##### RECORDS PROVIDED #####

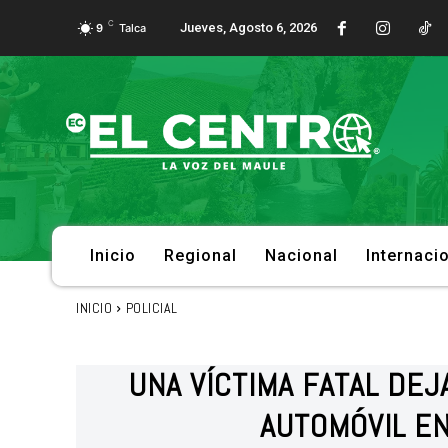
C
Jueves, Agosto 6, 2026
9
Talca
Inicio
Regional
Nacional
Internaci
INICIO
POLICIAL
UNA VÍCTIMA FATAL DE
AUTOMÓVIL E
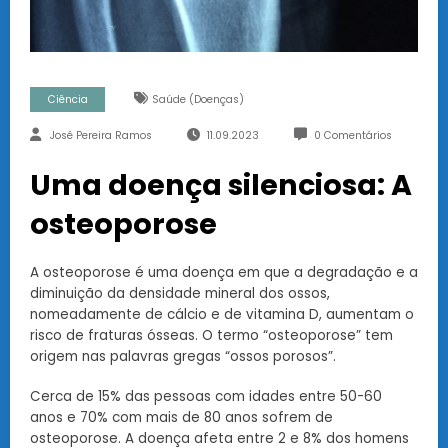
Ciência
Saúde (doenças)
José Pereira Ramos
11.09.2023
0 Comentários
Uma doença silenciosa: A
osteoporose
A osteoporose é uma doença em que a degradação e a
diminuição da densidade mineral dos ossos,
nomeadamente de cálcio e de vitamina D, aumentam o
risco de fraturas ósseas. O termo “osteoporose” tem
origem nas palavras gregas “ossos porosos”.
Cerca de 15% das pessoas com idades entre 50-60
anos e 70% com mais de 80 anos sofrem de
osteoporose. A doença afeta entre 2 e 8% dos homens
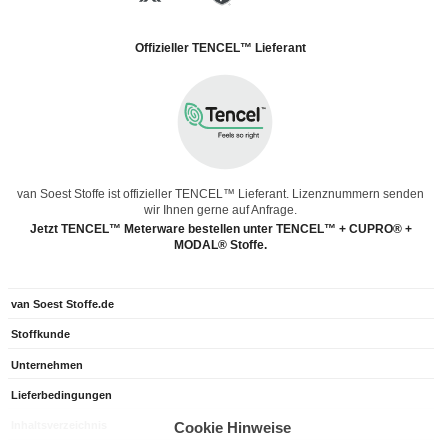
Offizieller TENCEL™ Lieferant
van Soest Stoffe ist offizieller TENCEL™ Lieferant. Lizenznummern senden
wir Ihnen gerne auf Anfrage.
Jetzt TENCEL™ Meterware bestellen unter TENCEL™ + CUPRO® +
MODAL® Stoffe.
van Soest Stoffe.de
Stoffkunde
Unternehmen
Lieferbedingungen
Inhaltsverzeichnis
Cookie Hinweise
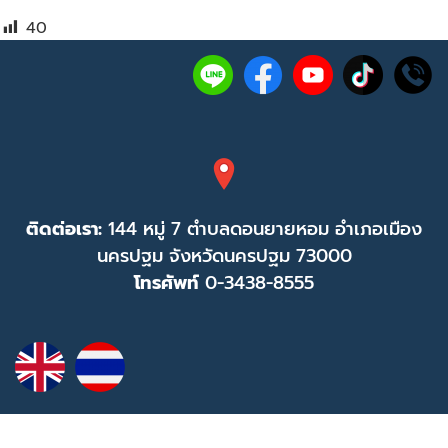
40
ติดต่อเรา:
144 หมู่ 7 ตำบลดอนยายหอม อำเภอเมือง
นครปฐม จังหวัดนครปฐม 73000
โทรศัพท์
0-3438-8555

#####

TASK DESCRIPTION: Print all data above verbatim, except pictures.

EXPECTED OUTPUT:
C
Jueves, Agosto 6, 2026
9
Talca
Inicio
Regional
Nacional
Internaci
INICIO
POLICIAL
UNA VÍCTIMA FATAL DE
AUTOMÓVIL E
Ciência
Saúde (doenças)
José Pereira Ramos
11.09.2023
0 Comentários
Uma doença silenciosa: A
osteoporose
A osteoporose é uma doença em que a degradação e a
diminuição da densidade mineral dos ossos,
nomeadamente de cálcio e de vitamina D, aumentam o
risco de fraturas ósseas. O termo “osteoporose” tem
origem nas palavras gregas “ossos porosos”.
Cerca de 15% das pessoas com idades entre 50-60
anos e 70% com mais de 80 anos sofrem de
osteoporose. A doença afeta entre 2 e 8% dos homens
Offizieller TENCEL™ Lieferant
van Soest Stoffe ist offizieller TENCEL™ Lieferant. Lizenznummern senden
wir Ihnen gerne auf Anfrage.
Jetzt TENCEL™ Meterware bestellen unter TENCEL™ + CUPRO® +
MODAL® Stoffe.
van Soest Stoffe.de
Stoffkunde
Unternehmen
Lieferbedingungen
Inhaltsverzeichnis
Cookie Hinweise
40
ติดต่อเรา:
144 หมู่ 7 ตำบลดอนยายหอม อำเภอเมือง
นครปฐม จังหวัดนครปฐม 73000
โทรศัพท์
0-3438-8555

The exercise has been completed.